#### [EXERCISE]
The records below must be repeated exactly, but without their pictures.

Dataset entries
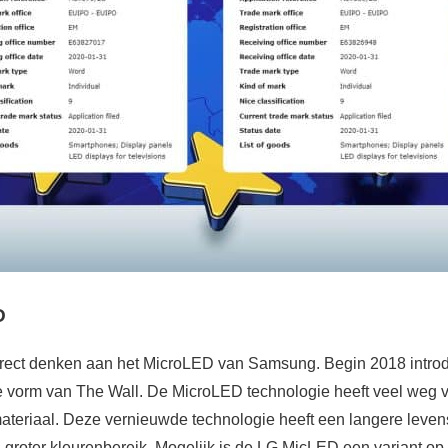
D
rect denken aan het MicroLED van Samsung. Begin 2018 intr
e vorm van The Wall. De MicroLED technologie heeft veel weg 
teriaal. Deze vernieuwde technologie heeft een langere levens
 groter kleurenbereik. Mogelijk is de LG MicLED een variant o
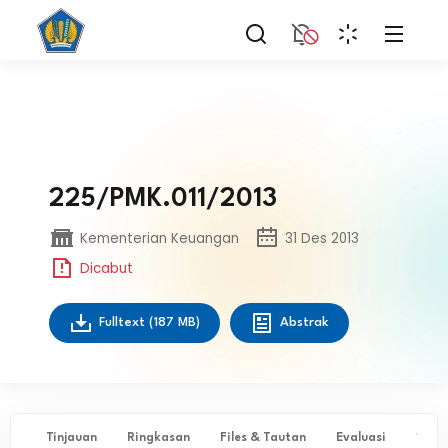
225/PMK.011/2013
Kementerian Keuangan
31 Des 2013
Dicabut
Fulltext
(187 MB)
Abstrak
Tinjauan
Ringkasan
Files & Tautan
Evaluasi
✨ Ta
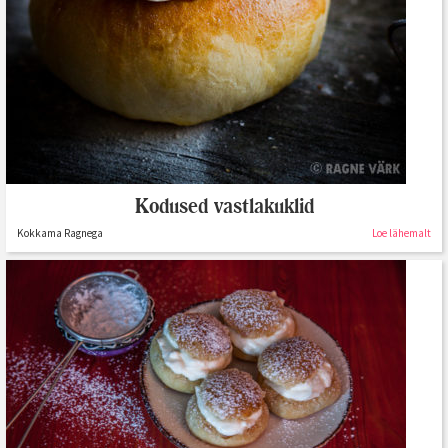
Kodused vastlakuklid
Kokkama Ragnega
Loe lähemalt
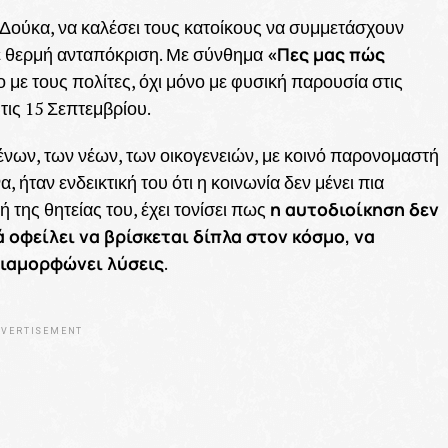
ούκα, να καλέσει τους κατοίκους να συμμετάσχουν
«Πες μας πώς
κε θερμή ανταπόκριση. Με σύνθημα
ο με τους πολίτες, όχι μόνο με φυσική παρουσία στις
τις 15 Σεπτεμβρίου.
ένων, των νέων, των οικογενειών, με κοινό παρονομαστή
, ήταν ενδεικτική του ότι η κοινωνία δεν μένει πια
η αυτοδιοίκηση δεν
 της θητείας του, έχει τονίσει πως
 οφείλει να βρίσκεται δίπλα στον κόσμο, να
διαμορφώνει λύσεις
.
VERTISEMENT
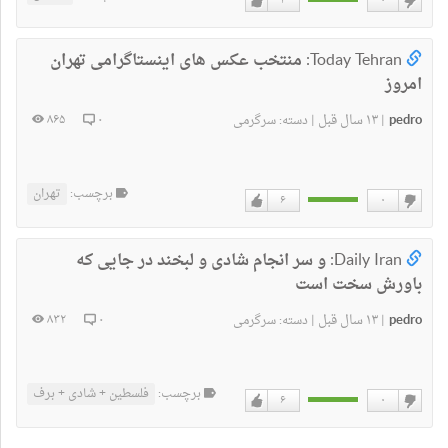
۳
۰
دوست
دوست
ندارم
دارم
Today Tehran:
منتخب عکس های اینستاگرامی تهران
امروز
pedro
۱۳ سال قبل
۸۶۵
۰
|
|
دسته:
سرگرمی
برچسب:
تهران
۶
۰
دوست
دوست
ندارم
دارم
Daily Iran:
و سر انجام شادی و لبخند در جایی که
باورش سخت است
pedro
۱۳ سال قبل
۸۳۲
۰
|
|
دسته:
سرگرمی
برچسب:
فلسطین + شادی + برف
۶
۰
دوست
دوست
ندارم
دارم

#### [REPLY TO THE TASK]
D
rect denken aan het MicroLED van Samsung. Begin 2018 intr
e vorm van The Wall. De MicroLED technologie heeft veel weg 
teriaal. Deze vernieuwde technologie heeft een langere levens
 groter kleurenbereik. Mogelijk is de LG MicLED een variant o
225/PMK.011/2013
Kementerian Keuangan
31 Des 2013
Dicabut
Fulltext
(187 MB)
Abstrak
Tinjauan
Ringkasan
Files & Tautan
Evaluasi
✨ Ta
Kodused vastlakuklid
Kokkama Ragnega
Loe lähemalt
ούκα, να καλέσει τους κατοίκους να συμμετάσχουν
«Πες μας πώς
κε θερμή ανταπόκριση. Με σύνθημα
ο με τους πολίτες, όχι μόνο με φυσική παρουσία στις
τις 15 Σεπτεμβρίου.
ένων, των νέων, των οικογενειών, με κοινό παρονομαστή
, ήταν ενδεικτική του ότι η κοινωνία δεν μένει πια
η αυτοδιοίκηση δεν
 της θητείας του, έχει τονίσει πως
 οφείλει να βρίσκεται δίπλα στον κόσμο, να
διαμορφώνει λύσεις
.
VERTISEMENT
۳
۰
دوست
دوست
ندارم
دارم
Today Tehran:
منتخب عکس های اینستاگرامی تهران
امروز
pedro
۱۳ سال قبل
۸۶۵
۰
|
|
دسته:
سرگرمی
برچسب:
تهران
۶
۰
دوست
دوست
ندارم
دارم
Daily Iran:
و سر انجام شادی و لبخند در جایی که
باورش سخت است
pedro
۱۳ سال قبل
۸۳۲
۰
|
|
دسته:
سرگرمی
برچسب:
فلسطین + شادی + برف
۶
۰
دوست
دوست
ندارم
دارم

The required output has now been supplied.